Concrètement, les étudiants de cette classe préparatoire littéraire se rendent deux jours par semaine à l’université pour des cours de littérature, d’histoire, géographie, langues et EPS délivrés par les enseignants-chercheurs de l’UPEC. Le succès est au rendez-vous : la prépa compte 45 élèves d’hypokhâgne sélectionnés sur 180 dossiers, et élargit l'éventail de ses options. Deux nouvelles disciplines vont s'ajouter au cinéma et à l'histoire de l'art : lettres depuis la rentrée 2013 et histoire-géographie en 2014.

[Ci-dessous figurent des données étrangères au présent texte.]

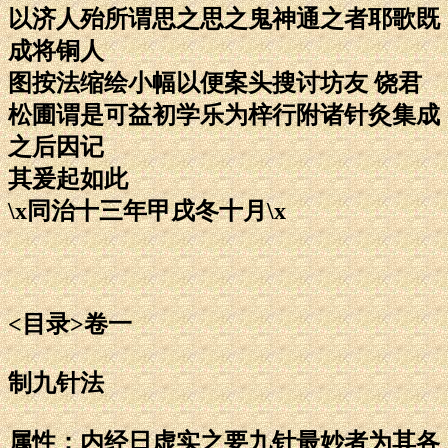
以济人殆所谓思之思之鬼神通之者耶歌既
成将铜人
图按法缩绘小幅以便案头搜讨坊友 饶君
松圃谓是可益初学乐为梓行附诸针灸集成
之后因记
其爰起如此
\x同治十三年甲戌冬十月\x
<目录>卷一
制九针法
属性：内经日虚实之要九针最妙者为其各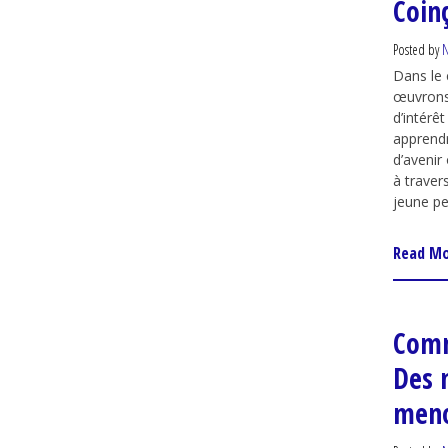
Coin
Posted by
N
Dans le 
œuvrons 
d’intérê
apprendr
d’avenir
à traver
jeune p
Read M
Comm
Des 
meno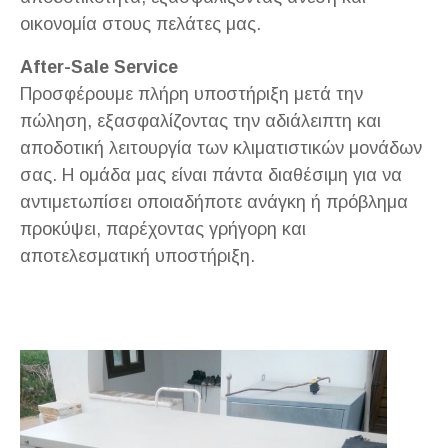
οικονομία στους πελάτες μας.
After-Sale Service
Προσφέρουμε πλήρη υποστήριξη μετά την
πώληση, εξασφαλίζοντας την αδιάλειπτη και
αποδοτική λειτουργία των κλιματιστικών μονάδων
σας. Η ομάδα μας είναι πάντα διαθέσιμη για να
αντιμετωπίσει οποιαδήποτε ανάγκη ή πρόβλημα
προκύψει, παρέχοντας γρήγορη και
αποτελεσματική υποστήριξη.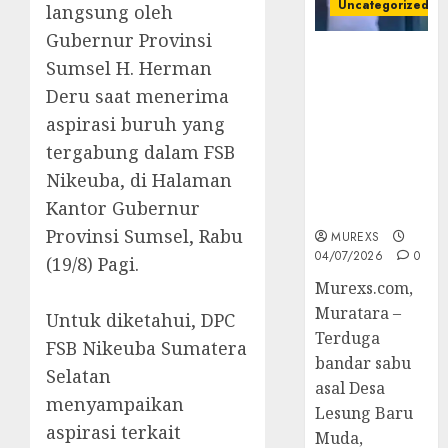
Uncategorized
langsung oleh
Gubernur Provinsi
Bandar Sabu
Sumsel H. Herman
Asal Rawas
Deru saat menerima
Ulu Musi
aspirasi buruh yang
Rawas Utara
Di Sergap Set
tergabung dalam FSB
Res Narkoba
Nikeuba, di Halaman
Polres
Kantor Gubernur
Muratara
Provinsi Sumsel, Rabu
MUREXS
04/07/2026
0
(19/8) Pagi.
Murexs.com,
Muratara –
Untuk diketahui, DPC
Terduga
FSB Nikeuba Sumatera
bandar sabu
Selatan
asal Desa
menyampaikan
Lesung Baru
aspirasi terkait
Muda,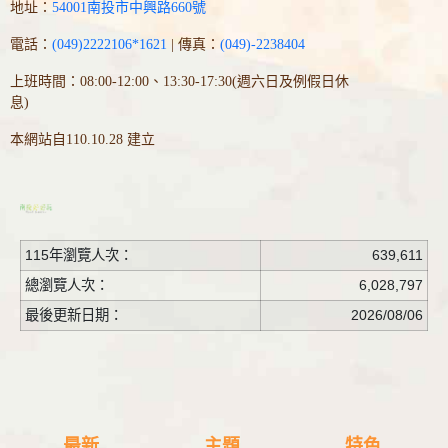
地址：
54001南投市中興路660號
電話：
(049)2222106*1621
| 傳真：
(049)-2238404
上班時間：08:00-12:00、13:30-17:30(週六日及例假日休
息)
本網站自110.10.28 建立
115年瀏覽人次：
639,611
總瀏覽人次：
6,028,797
最後更新日期：
2026/08/06
最新
主題
特色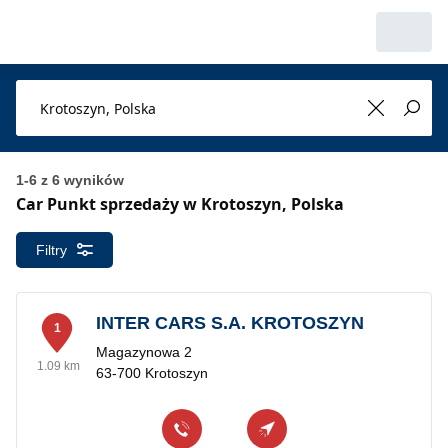
1-6 z 6 wyników
Car Punkt sprzedaży w Krotoszyn, Polska
Filtry
INTER CARS S.A. KROTOSZYN
1
Magazynowa 2
1.09 km
63-700 Krotoszyn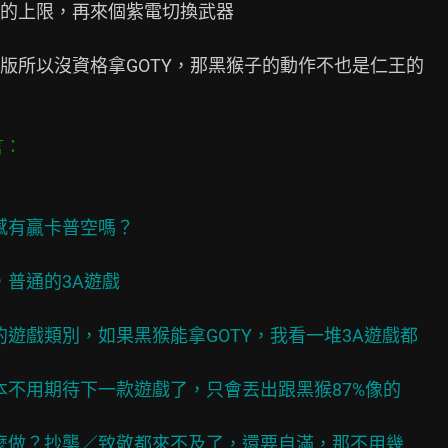
的上限，再來個紫電切換武器

版所以沒資格拿GOTY，那黑猴子的動作不也是仁王的

感有贏卡普空嗎？

普通的3A遊戲
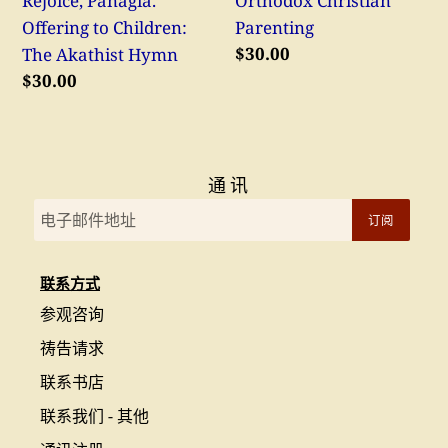
Rejoice, Panagia.
Orthodox Christian
Offering to Children:
Parenting
常
$30.00
The Akathist Hymn
规
常
$30.00
价
规
格
价
格
通讯
订阅
联系方式
参观咨询
祷告请求
联系书店
联系我们 - 其他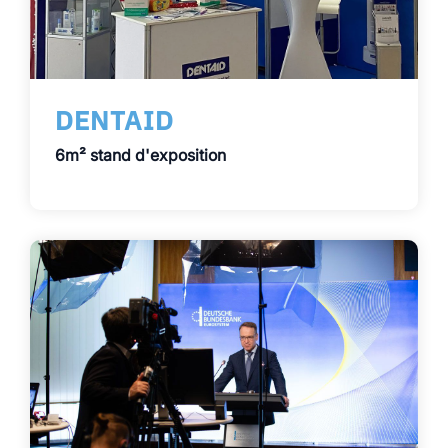
DENTAID
6m² stand d'exposition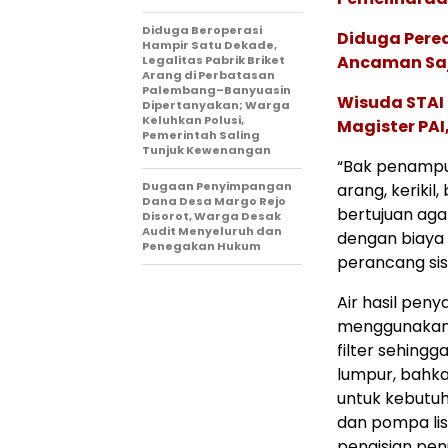
Diduga Beroperasi
Diduga Pere
Hampir Satu Dekade,
Ancaman Saj
Legalitas Pabrik Briket
Arang di Perbatasan
Palembang–Banyuasin
Wisuda STAI 
Dipertanyakan; Warga
Keluhkan Polusi,
Magister PA
Pemerintah Saling
Tunjuk Kewenangan
“Bak penampung
Dugaan Penyimpangan
arang, kerikil
Dana Desa Margo Rejo
bertujuan ag
Disorot, Warga Desak
Audit Menyeluruh dan
dengan biaya t
Penegakan Hukum
perancang si
Air hasil peny
menggunakan p
filter sehing
lumpur, bahka
untuk kebutu
dan pompa li
pengisian pen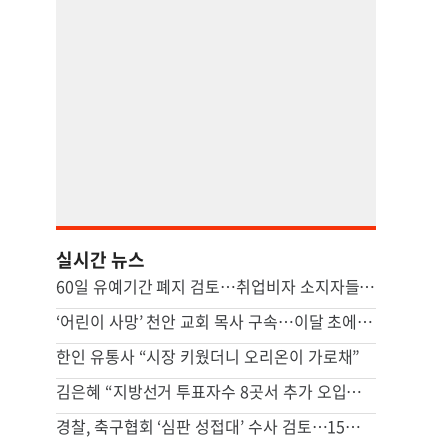
실시간 뉴스
60일 유예기간 폐지 검토…취업비자 소지자들 타격
‘어린이 사망’ 천안 교회 목사 구속…이달 초에만 학대 신고 2건
한인 유통사 “시장 키웠더니 오리온이 가로채”
김은혜 “지방선거 투표자수 8곳서 추가 오입력…4만표 넘어”
경찰, 축구협회 ‘심판 성접대’ 수사 검토…15년 전 사건 공소시효가 관건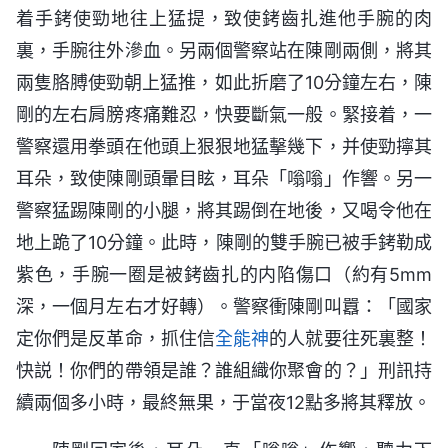
着手銬使勁地往上猛提，致使銬齒扎進他手腕的肉
裏，手腕往外滲血。另兩個警察站在陳剛兩側，將其
兩隻胳膊使勁朝上猛推，如此折磨了10分鐘左右，陳
剛的左右肩膀疼痛難忍，快要斷氣一般。緊接着，一
警察還用拳頭在他頭上狠狠地猛擊幾下，并使勁擰其
耳朵，致使陳剛頭暈目眩，耳朵「嗡嗡」作響。另一
警察猛踢陳剛的小腿，將其踢倒在地後，又喝令他在
地上跪了10分鐘。此時，陳剛的雙手腕已被手銬勒成
紫色，手腕一圈是被銬齒扎的内陷傷口（約有5mm
深，一個月左右才好轉）。警察衝陳剛叫囂：「國家
定你們是反革命，抓住信
全能神
的人就要往死裏整！
快説！你們的帶領是誰？誰組織你聚會的？」刑訊持
續兩個多小時，最終無果，于當夜12點多將其釋放。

Outre l’ouverture sur la recherche et le monde universitaire, les élèves qui n’auront pas réussi les concours de l’ENS ou de la Banque d’épreuves littéraires (BEL) auront accès aux licences et masters de l’UPEC. Réciproquement, "on peut aussi envisager des passerelles vers la prépa pour de très bons élèves de doubles licences" ajoute Jeanne-Marie Boivin, doyen de la faculté de LLSH (lettres, langues, sciences-humaines), passerelles qui devront être précisées dans les prochains mois.

une nouvelle filière sélective à l'université ?

Ce partenariat prolonge la politique de filières sélectives mise en place à l’UPEC, à travers des doubles licences (histoire-lettres, histoire-anglais, allemand-anglais, etc.). "Notre bassin de recrutement en Val-de-Marne n’est pas facile pour le secteur des lettres et sciences-humaines, indique Jeanne-Marie Boivin. Nous avons 40% de primo-entrants issus de bacs technos et professionnels et nous voulons élargir notre vivier de recrutement avec ces formations."